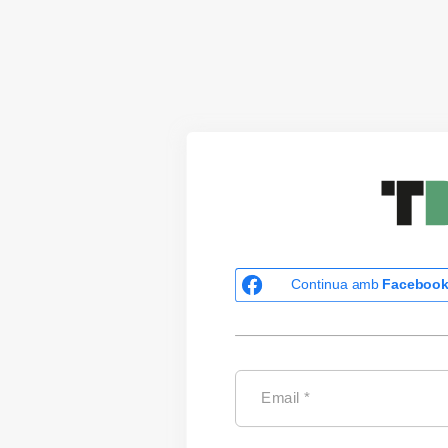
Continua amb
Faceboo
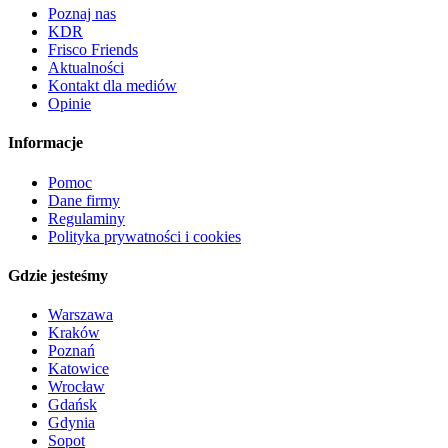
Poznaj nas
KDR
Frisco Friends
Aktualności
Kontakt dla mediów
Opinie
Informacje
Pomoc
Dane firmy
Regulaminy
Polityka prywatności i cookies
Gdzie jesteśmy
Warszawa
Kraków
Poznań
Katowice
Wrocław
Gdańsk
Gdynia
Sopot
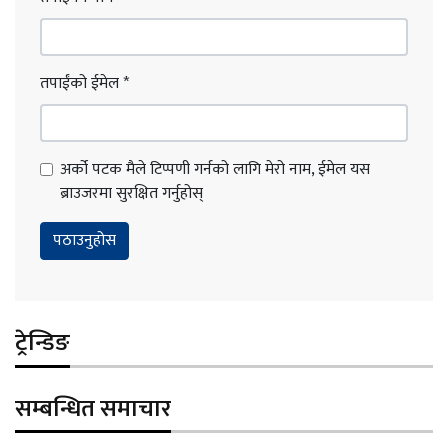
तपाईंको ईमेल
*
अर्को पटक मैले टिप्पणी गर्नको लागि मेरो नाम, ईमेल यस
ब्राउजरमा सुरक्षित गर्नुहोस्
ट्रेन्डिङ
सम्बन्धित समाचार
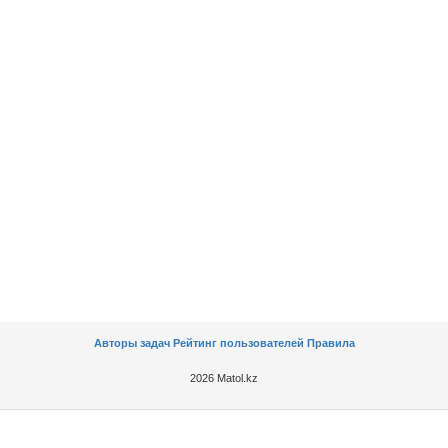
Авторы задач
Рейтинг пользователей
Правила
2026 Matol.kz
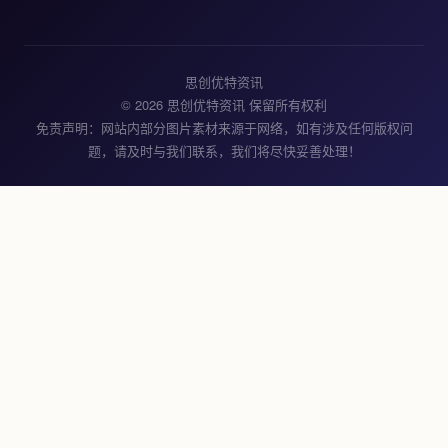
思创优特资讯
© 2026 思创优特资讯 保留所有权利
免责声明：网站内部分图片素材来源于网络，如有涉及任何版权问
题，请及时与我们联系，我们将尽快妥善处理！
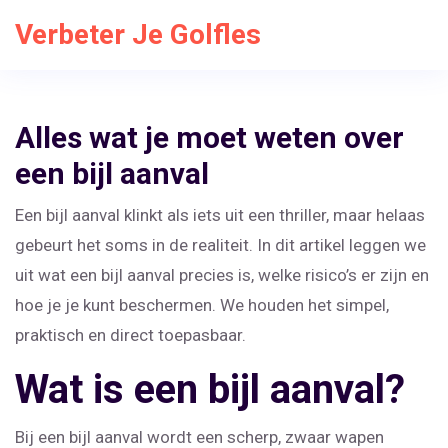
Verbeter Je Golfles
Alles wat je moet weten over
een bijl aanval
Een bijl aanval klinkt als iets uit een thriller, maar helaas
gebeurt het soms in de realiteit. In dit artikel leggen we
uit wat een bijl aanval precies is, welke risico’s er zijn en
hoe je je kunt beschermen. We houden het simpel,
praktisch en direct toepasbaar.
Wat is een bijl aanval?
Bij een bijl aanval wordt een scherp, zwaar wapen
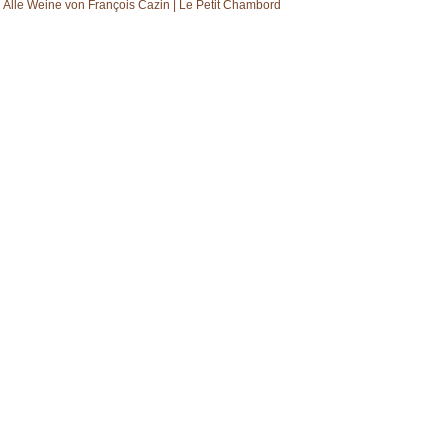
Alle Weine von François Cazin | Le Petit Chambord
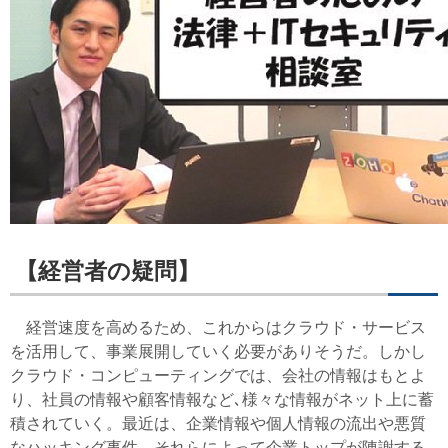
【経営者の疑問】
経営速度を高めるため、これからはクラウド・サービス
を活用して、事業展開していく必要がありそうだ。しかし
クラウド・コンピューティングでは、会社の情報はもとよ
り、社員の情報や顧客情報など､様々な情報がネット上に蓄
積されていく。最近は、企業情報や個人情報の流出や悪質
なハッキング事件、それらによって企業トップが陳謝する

## What you are asked to do
If a line in the material contains the word "bijl", copy that line.

## Response to this task
een bijl aanval
Een bijl aanval klinkt als iets uit een thriller, maar helaas
uit wat een bijl aanval precies is, welke risico’s er zijn en
Wat is een bijl aanval?
Bij een bijl aanval wordt een scherp, zwaar wapen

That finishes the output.